- [EXTRACTED ENTRIES]
##############################

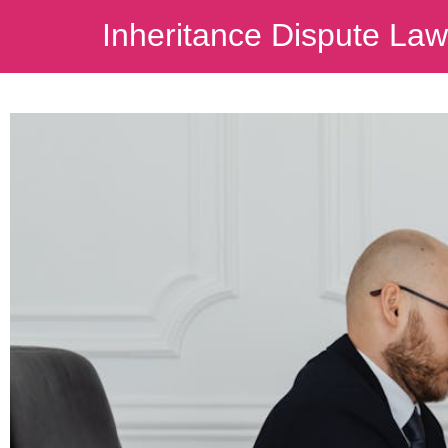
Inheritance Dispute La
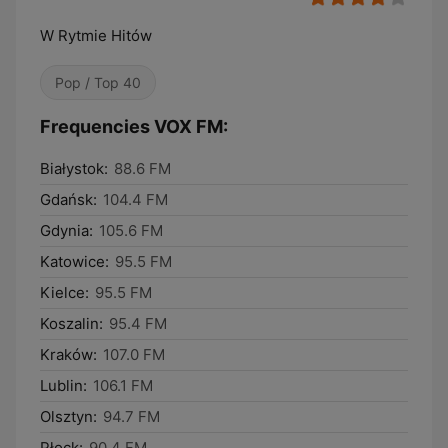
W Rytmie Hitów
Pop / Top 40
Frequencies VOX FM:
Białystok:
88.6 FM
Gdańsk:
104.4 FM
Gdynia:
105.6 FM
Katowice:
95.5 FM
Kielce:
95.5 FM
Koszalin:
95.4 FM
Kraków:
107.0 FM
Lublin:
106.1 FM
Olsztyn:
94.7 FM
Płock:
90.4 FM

##############################

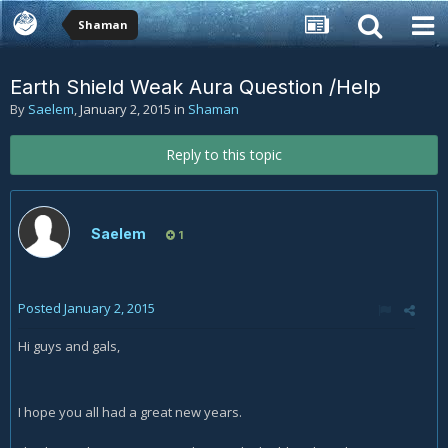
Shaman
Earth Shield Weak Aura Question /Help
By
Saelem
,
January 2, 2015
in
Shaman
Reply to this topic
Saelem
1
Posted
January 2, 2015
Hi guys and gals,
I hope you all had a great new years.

##############################

- [EXERCISE DIRECTIONS]
Begin at the line above that has "Earth Shield Weak Aura Question /Help" and stop after the line that has "I hope you all had a great new years.", copying each line exactly and adding nothing else.

- [SOLUTION FOR THIS TASK]
Earth Shield Weak Aura Question /Help
By
Saelem
,
January 2, 2015
in
Shaman
Reply to this topic
Saelem
1
Posted
January 2, 2015
Hi guys and gals,
I hope you all had a great new years.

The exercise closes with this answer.